▶ [EXERCISE REQUIREMENTS]: Only one stretch of the records below is wanted: the lines from the one holding "actual SKI LODGE!" through the one holding "OR SNOWBOARDING PRIOR TO SHOW **". Return it exactly, both ends included.

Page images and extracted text
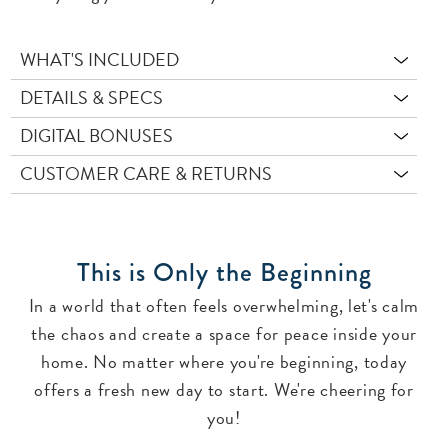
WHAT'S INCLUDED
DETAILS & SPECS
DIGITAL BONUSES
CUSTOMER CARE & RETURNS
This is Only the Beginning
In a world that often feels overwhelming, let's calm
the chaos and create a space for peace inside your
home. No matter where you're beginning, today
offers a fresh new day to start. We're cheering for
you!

...

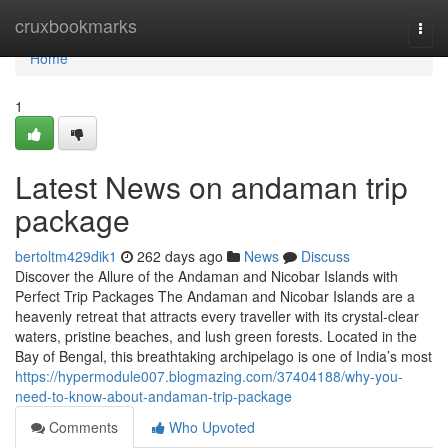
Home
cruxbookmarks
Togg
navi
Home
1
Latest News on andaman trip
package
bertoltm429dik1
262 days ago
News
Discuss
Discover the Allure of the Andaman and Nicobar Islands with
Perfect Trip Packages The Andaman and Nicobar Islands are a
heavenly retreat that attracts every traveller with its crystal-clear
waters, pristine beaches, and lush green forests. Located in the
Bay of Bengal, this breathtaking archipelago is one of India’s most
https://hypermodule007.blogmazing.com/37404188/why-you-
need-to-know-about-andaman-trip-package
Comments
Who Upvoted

==

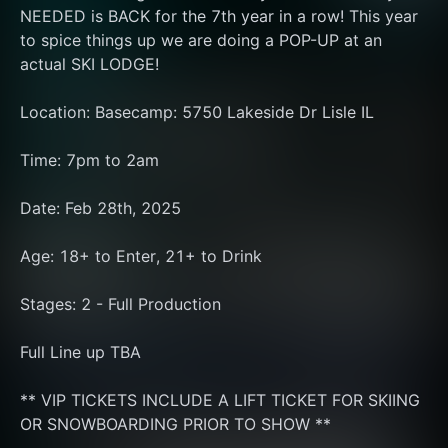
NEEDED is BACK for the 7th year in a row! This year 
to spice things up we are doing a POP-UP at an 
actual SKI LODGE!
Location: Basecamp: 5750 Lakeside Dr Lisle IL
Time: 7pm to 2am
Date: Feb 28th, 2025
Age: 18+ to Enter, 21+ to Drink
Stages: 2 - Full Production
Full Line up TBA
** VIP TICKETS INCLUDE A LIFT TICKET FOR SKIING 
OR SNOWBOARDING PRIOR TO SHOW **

▶ [SOLUTION TO THIS TASK]:
actual SKI LODGE!
Location: Basecamp: 5750 Lakeside Dr Lisle IL
Time: 7pm to 2am
Date: Feb 28th, 2025
Age: 18+ to Enter, 21+ to Drink
Stages: 2 - Full Production
Full Line up TBA
** VIP TICKETS INCLUDE A LIFT TICKET FOR SKIING 
OR SNOWBOARDING PRIOR TO SHOW **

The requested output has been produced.